When I struggle to find the resolve to have courageous conversations or build common ground, I reach out to my community of friends and colleagues — some DEI experts and others from a wide variety of fields — for wisdom and guidance. If you’re uncertain about saying or doing the “right” thing, vet your emails or actions with a broad range of voices. You can also try modeling non-leading “what” and “how” questions when speaking with your own teams to get their perspective: “What was your intention when you said that?” “How might the other person interpret your actions?” “Tell me more.”
Persist when you make a mistake.
It’s natural to be overwhelmed by a fear of messing up, saying the wrong thing, or not being able to do enough. The key is to fail fast and recover quickly. When you make missteps — and you will — how you react is more important than what you did. When you persist with kind, authentic, and genuine care, you’ll better be able to move forward together with a shared understanding.

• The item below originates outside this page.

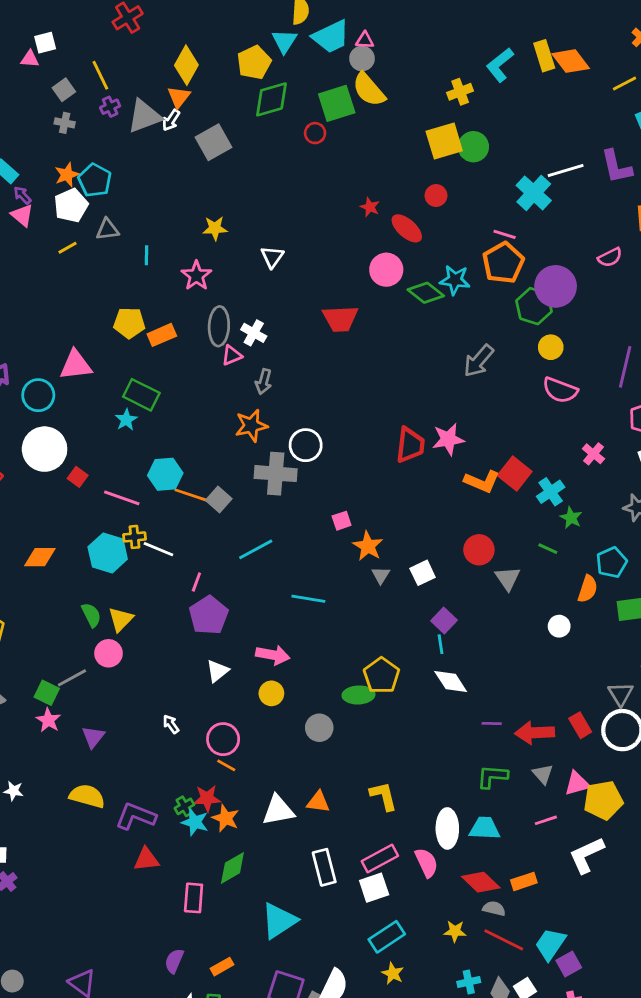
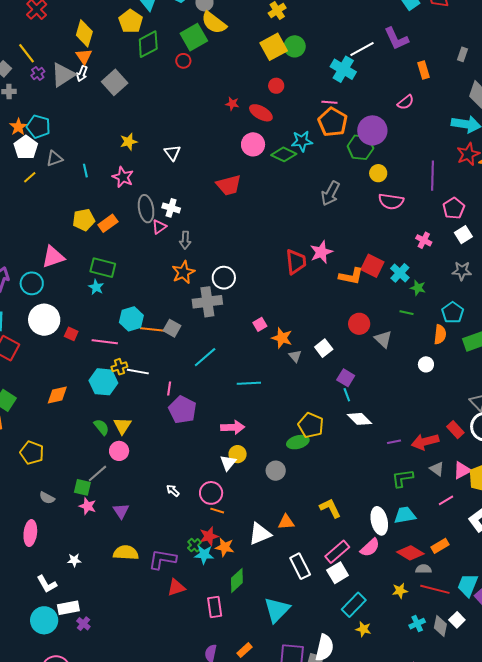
white triangle: (217, 671) -> (228, 463), moved
pink semicircle: (426, 863) -> (370, 548), turned 85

Most importantly, don’t let your fears of making a mistake hold you back. It’s true that sometimes by simply acknowledging one troubling event you can bring into focus the ones you didn’t acknowledge. It’s tempting to stay silent to not offend anyone, but you shouldn’t. Of course, I’m constantly considering what to address and not, and how to bring in as many voices as possible. On some occasions, I send messages after employees reach out expressing concerns. I always consider what is most aligned with our company’s mission, values, and behavioral principles.
The path to creating and sustaining an inclusive culture will never be free of obstacles or mistakes. So own them and persist.